Second --and this could be quite complex-- let me, the reader, decide who and what I want to read. In other words, let automatic moderation have a light touch and let me, as a reasonably intelligent adult, decide what I want to see.
For example, an obligatory "tech"/"non-tech" tag could allow readers to choose not to see anything that isn't tech related.
I know, tag hell could be horrible. Yet, there probably exists a reasonable set of tags that could allow users to moderate their own feeds rather than having to worry about central moderation.
I could see new posts being tagged "non-tech" by default unless the poster chooses another tag. Tags could include "art", "politics", "religion", "economics", etc.
I'd keep them to a very short set, perhaps five or ten. No more. Too many tags and HN becomes something it isn't.

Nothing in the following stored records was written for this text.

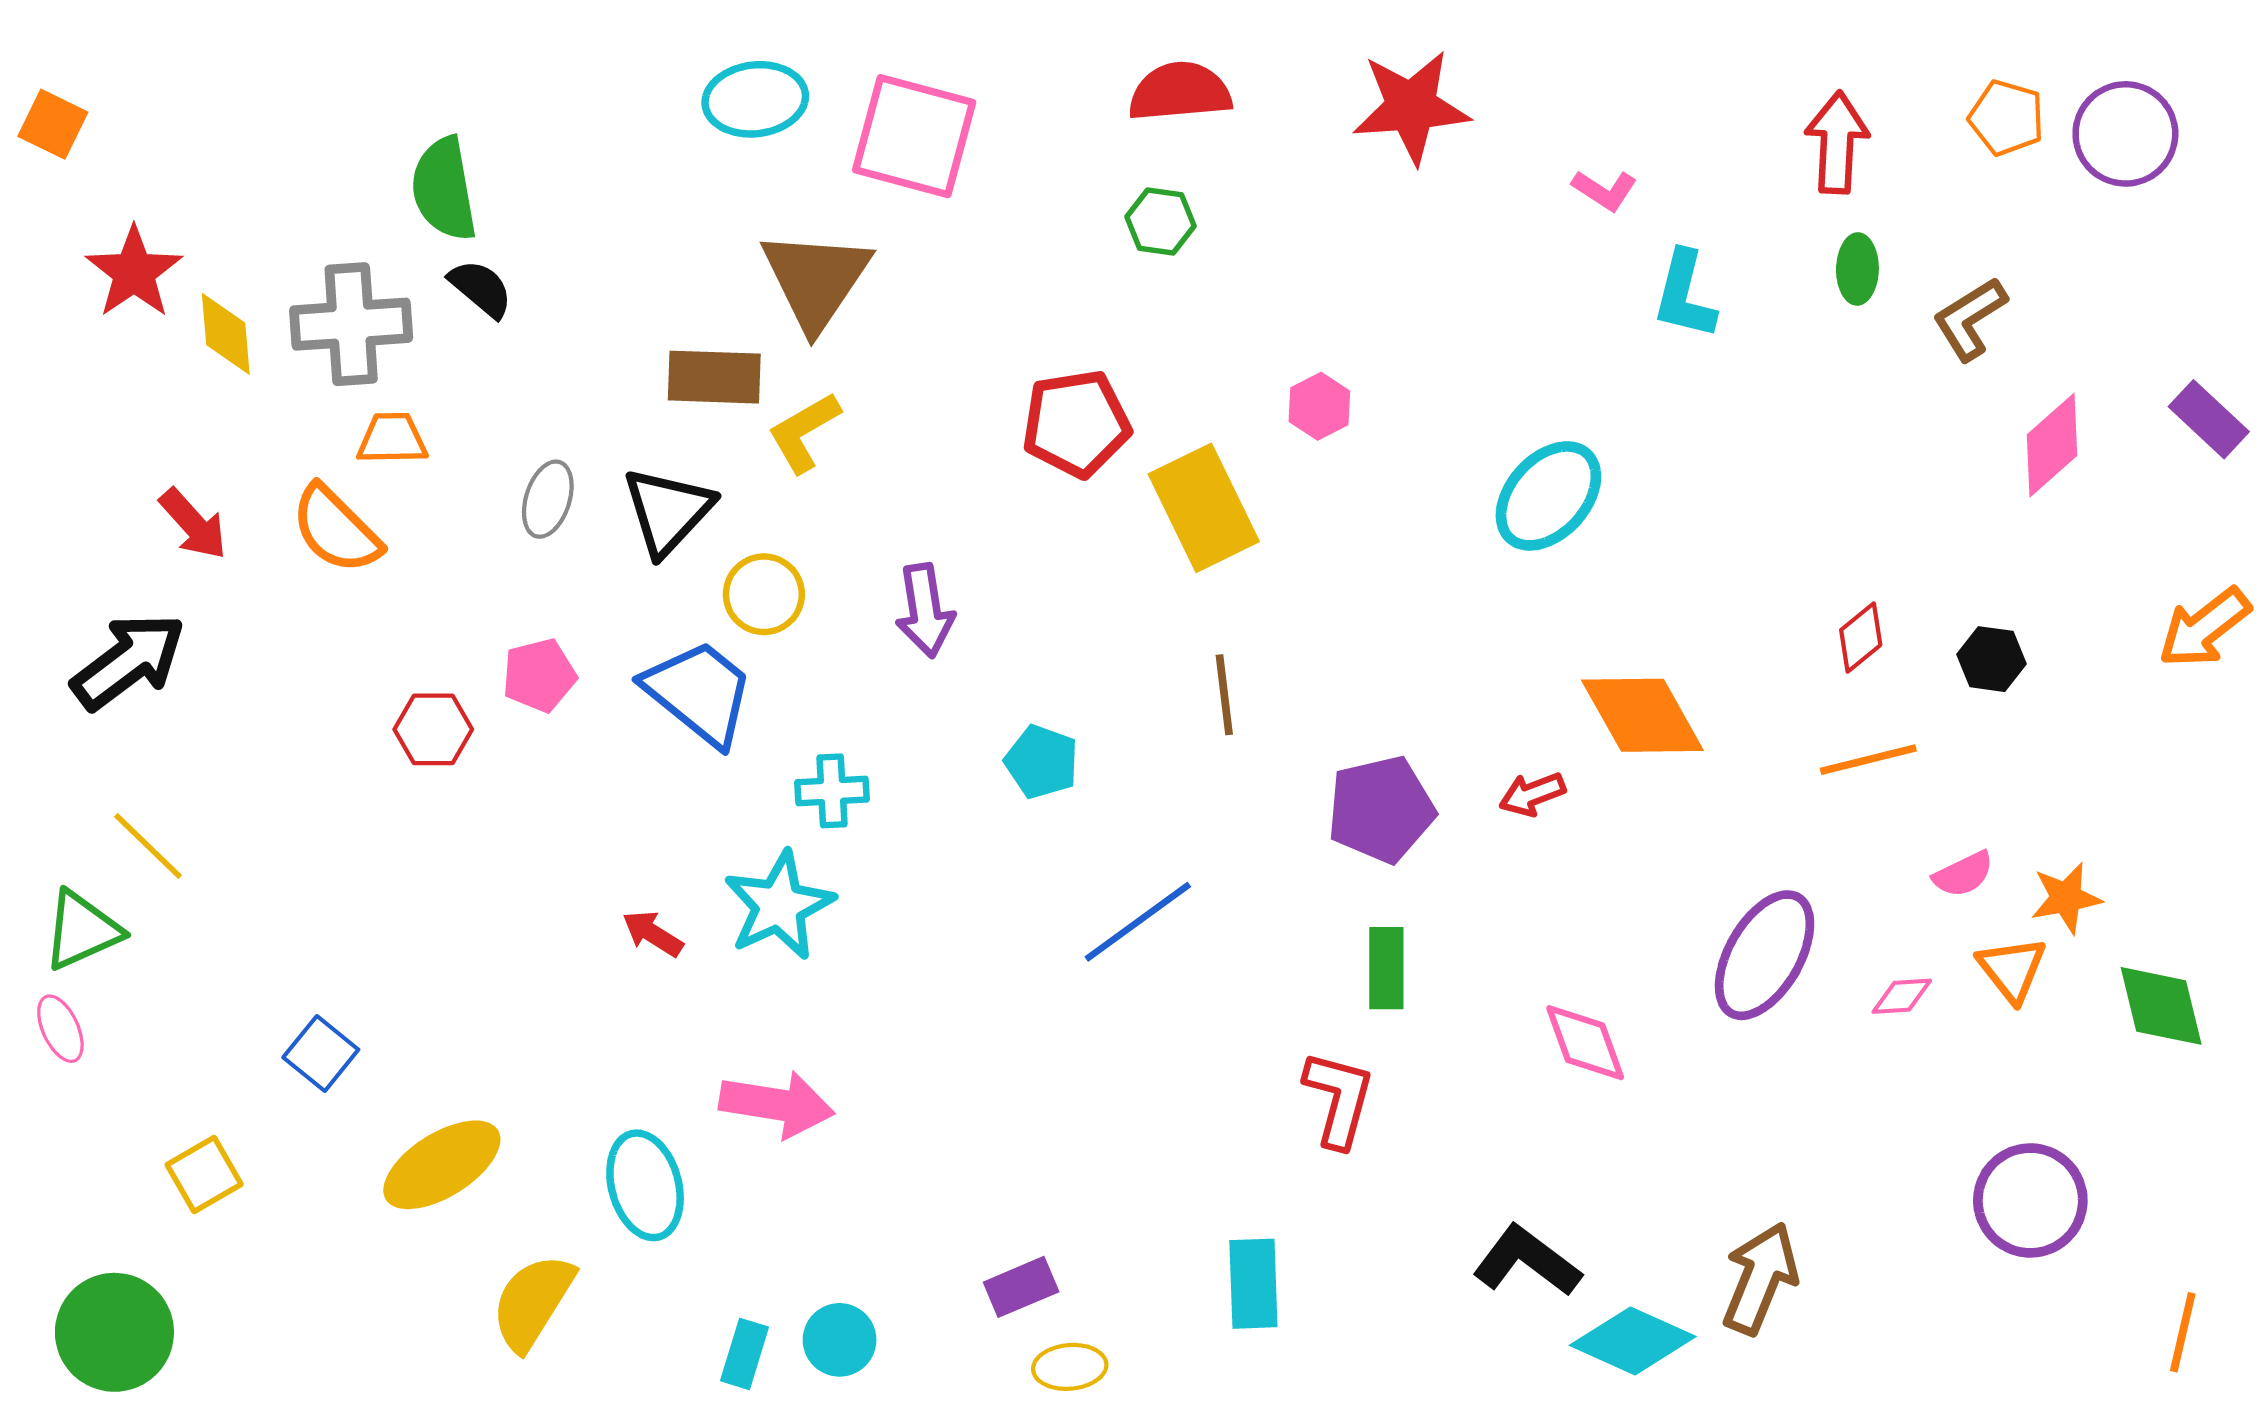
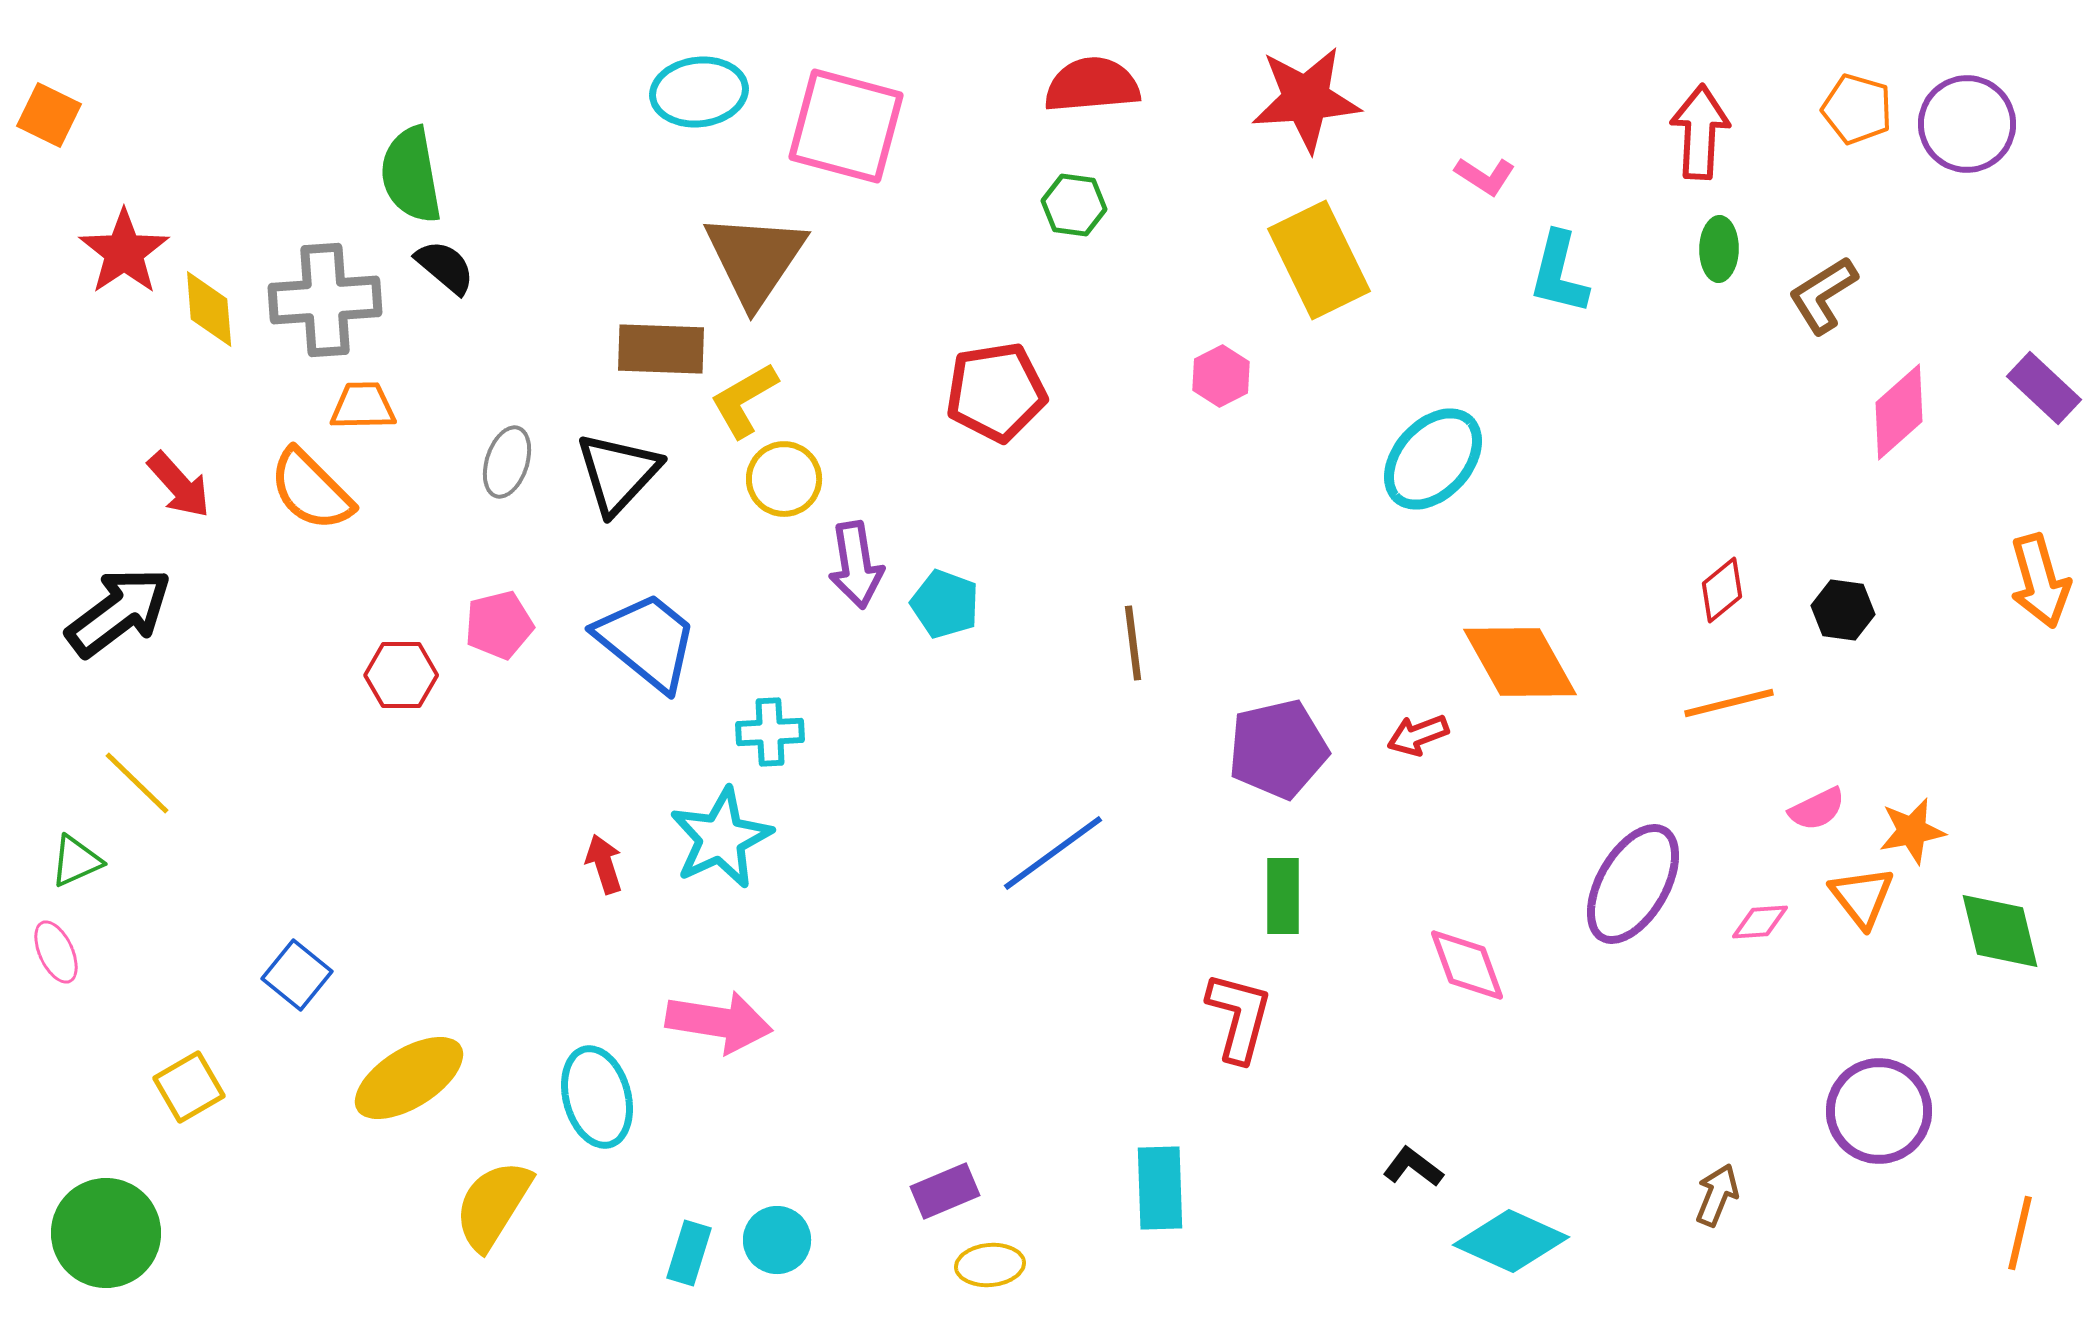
yellow rectangle: (1204, 508) -> (1319, 260), moved
yellow circle: (764, 594) -> (784, 479), moved
orange arrow: (2204, 628) -> (2040, 581), turned -68
cyan pentagon: (1042, 762) -> (945, 604), moved
green triangle: (82, 930) -> (76, 861), size x0.7
red arrow: (653, 934) -> (604, 864), turned 40
black L-shape: (1527, 1261) -> (1413, 1167), size x0.6
brown arrow: (1760, 1278) -> (1717, 1195), moved, size x0.6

Within the concept of allowing the reader to shape their own feed there's the idea of "private hell banning" if you will. In other words, if I don't want to see posts from specific people that should be my prerogative, perhaps others are OK with the posts while I am not. Let me mute someone personally rather than centrally muting them as if the entire community thought exactly alike.
I know running communities is extremely hard work. I have in the past and have zero interest in doing it again. HN has really high S/N and that's why I like to read it every day. I've been guilty of adding to the noise here and there. I'm only human. I have tried to self correct when that's happened, mostly by tying to stay away from non-tech threads.